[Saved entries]
--- START ---
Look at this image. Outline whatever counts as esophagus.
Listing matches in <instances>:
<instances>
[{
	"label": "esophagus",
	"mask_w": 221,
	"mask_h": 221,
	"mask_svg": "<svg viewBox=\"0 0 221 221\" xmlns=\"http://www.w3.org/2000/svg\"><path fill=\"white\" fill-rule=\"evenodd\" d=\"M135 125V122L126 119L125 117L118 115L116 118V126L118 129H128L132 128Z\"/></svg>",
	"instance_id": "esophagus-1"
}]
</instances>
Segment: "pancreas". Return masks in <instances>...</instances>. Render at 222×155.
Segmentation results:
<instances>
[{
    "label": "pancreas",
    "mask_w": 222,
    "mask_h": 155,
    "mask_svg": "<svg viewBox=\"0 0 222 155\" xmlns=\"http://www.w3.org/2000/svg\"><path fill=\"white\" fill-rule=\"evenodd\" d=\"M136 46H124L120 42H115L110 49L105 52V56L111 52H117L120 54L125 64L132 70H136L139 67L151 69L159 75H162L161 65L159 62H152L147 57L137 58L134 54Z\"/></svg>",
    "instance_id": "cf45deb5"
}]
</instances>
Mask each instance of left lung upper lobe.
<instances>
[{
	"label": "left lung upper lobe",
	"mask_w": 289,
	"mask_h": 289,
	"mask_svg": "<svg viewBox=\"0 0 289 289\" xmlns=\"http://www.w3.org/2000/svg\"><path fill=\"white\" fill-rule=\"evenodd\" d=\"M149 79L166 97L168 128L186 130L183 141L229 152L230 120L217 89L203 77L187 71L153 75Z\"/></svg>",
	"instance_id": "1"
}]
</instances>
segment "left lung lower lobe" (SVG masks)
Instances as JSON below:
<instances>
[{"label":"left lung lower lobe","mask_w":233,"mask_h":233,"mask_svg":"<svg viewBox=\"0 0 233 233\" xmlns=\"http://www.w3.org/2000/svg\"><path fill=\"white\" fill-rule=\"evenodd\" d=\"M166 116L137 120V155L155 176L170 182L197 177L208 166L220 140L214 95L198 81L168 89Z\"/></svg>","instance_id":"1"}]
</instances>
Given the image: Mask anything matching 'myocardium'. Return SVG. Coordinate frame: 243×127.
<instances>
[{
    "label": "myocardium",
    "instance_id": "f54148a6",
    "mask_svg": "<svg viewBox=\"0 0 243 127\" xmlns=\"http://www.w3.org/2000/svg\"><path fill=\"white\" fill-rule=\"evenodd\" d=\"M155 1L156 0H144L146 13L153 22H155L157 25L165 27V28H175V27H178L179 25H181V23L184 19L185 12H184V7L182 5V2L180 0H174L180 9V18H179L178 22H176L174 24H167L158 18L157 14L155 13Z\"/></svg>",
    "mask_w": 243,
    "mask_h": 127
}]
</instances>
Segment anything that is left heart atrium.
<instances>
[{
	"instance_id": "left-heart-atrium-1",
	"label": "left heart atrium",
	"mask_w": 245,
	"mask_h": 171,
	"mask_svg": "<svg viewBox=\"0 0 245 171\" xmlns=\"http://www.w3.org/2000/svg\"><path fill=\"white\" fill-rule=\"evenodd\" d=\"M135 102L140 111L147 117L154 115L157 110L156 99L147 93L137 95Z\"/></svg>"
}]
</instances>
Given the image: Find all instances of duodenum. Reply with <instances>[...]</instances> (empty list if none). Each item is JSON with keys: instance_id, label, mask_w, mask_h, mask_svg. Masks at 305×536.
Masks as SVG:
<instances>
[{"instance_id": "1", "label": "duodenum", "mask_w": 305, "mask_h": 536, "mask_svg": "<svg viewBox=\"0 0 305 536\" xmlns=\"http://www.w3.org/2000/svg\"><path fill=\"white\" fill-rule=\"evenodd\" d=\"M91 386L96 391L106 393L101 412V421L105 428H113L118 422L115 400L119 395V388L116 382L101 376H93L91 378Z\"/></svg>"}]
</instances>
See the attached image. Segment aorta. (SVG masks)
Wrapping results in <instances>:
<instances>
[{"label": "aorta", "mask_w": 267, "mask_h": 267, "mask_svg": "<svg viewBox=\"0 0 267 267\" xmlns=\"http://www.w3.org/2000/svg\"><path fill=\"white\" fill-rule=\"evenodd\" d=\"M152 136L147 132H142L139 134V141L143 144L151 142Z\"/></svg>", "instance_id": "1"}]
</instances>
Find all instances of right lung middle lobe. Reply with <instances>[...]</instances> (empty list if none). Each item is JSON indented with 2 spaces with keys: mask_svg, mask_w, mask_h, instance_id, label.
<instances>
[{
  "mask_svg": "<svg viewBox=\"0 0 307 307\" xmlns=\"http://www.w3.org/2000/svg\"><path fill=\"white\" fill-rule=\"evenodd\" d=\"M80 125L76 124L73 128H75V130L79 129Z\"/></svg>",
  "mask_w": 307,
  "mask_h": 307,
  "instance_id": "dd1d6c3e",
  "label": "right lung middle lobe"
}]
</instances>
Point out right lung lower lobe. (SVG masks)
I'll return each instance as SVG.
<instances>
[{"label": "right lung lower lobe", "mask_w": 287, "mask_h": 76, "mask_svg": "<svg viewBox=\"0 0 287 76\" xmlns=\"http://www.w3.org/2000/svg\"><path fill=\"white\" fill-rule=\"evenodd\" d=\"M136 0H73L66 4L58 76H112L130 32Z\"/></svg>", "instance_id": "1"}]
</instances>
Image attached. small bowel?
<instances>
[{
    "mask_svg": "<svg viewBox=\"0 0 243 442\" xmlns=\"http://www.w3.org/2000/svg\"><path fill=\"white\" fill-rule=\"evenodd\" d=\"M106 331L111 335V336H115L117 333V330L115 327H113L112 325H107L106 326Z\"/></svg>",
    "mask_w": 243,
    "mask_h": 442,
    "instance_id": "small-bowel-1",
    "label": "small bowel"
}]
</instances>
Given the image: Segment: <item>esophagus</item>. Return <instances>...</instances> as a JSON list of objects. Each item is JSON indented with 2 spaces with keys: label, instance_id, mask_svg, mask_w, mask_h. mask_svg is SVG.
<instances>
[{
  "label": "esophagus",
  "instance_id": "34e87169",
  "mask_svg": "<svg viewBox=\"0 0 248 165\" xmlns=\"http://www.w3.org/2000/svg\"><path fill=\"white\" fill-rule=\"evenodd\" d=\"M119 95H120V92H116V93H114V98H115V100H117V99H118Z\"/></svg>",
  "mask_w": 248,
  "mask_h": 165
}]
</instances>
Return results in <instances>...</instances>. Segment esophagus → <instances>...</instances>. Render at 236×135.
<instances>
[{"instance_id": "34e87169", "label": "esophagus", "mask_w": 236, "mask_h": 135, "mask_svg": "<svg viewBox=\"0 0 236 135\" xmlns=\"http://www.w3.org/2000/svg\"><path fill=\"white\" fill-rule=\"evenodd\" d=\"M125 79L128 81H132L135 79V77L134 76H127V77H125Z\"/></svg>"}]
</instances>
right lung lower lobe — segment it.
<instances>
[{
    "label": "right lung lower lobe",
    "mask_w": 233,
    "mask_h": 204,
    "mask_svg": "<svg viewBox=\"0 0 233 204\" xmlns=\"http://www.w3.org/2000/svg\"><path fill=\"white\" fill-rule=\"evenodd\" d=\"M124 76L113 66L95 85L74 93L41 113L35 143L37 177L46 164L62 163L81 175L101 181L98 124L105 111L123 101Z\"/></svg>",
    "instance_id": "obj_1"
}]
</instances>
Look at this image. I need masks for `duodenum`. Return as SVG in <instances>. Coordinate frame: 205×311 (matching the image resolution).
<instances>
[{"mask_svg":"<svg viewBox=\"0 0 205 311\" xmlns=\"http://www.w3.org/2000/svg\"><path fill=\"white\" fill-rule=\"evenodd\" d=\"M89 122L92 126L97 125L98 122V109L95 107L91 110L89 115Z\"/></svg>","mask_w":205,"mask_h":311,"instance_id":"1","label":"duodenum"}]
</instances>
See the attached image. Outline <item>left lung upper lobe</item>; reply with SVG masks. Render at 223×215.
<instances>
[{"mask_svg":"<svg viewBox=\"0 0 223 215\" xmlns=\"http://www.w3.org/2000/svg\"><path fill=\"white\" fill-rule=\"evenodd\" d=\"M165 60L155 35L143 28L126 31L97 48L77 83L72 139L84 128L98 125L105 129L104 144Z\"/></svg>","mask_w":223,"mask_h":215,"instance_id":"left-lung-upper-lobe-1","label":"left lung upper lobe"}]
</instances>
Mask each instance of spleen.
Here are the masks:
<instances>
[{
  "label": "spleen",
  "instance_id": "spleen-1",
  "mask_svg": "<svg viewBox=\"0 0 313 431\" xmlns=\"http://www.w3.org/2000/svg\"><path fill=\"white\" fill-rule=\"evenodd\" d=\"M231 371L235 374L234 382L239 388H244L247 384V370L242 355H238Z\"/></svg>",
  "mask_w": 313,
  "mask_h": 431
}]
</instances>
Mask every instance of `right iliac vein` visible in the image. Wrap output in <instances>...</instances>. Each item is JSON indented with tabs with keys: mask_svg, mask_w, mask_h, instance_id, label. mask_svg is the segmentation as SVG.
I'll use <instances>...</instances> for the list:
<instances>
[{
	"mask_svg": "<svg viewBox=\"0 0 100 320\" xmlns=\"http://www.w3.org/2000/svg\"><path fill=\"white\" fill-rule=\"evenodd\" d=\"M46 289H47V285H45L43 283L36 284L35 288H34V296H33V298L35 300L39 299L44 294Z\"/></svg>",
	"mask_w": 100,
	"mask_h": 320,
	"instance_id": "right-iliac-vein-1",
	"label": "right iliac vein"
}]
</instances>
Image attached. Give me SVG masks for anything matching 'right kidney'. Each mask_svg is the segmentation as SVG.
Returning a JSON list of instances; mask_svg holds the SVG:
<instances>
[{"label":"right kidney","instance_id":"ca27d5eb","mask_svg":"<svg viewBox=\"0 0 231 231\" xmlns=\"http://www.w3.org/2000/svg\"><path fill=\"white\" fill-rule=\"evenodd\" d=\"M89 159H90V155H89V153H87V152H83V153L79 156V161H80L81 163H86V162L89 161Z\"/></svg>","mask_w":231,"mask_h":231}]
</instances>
--- END ---
| EXERCISE GOAL |
Each line above, from the one that contains "Mask each instance of spleen." to the last line of the records, should be repeated exactly. Leave out all others.

| WRITTEN RESPONSE |
Mask each instance of spleen.
Here are the masks:
<instances>
[{
  "label": "spleen",
  "instance_id": "spleen-1",
  "mask_svg": "<svg viewBox=\"0 0 313 431\" xmlns=\"http://www.w3.org/2000/svg\"><path fill=\"white\" fill-rule=\"evenodd\" d=\"M231 371L235 374L234 382L239 388H244L247 384V370L242 355H238Z\"/></svg>",
  "mask_w": 313,
  "mask_h": 431
}]
</instances>
Mask every instance of `right iliac vein` visible in the image. Wrap output in <instances>...</instances>. Each item is JSON indented with tabs with keys: mask_svg, mask_w, mask_h, instance_id, label. mask_svg is the segmentation as SVG.
I'll use <instances>...</instances> for the list:
<instances>
[{
	"mask_svg": "<svg viewBox=\"0 0 100 320\" xmlns=\"http://www.w3.org/2000/svg\"><path fill=\"white\" fill-rule=\"evenodd\" d=\"M46 289H47V285H45L43 283L36 284L35 288H34V296H33V298L35 300L39 299L44 294Z\"/></svg>",
	"mask_w": 100,
	"mask_h": 320,
	"instance_id": "right-iliac-vein-1",
	"label": "right iliac vein"
}]
</instances>
Image attached. Give me SVG masks for anything matching 'right kidney'. Each mask_svg is the segmentation as SVG.
Returning a JSON list of instances; mask_svg holds the SVG:
<instances>
[{"label":"right kidney","instance_id":"ca27d5eb","mask_svg":"<svg viewBox=\"0 0 231 231\" xmlns=\"http://www.w3.org/2000/svg\"><path fill=\"white\" fill-rule=\"evenodd\" d=\"M89 159H90V155H89V153H87V152H83V153L79 156V161H80L81 163H86V162L89 161Z\"/></svg>","mask_w":231,"mask_h":231}]
</instances>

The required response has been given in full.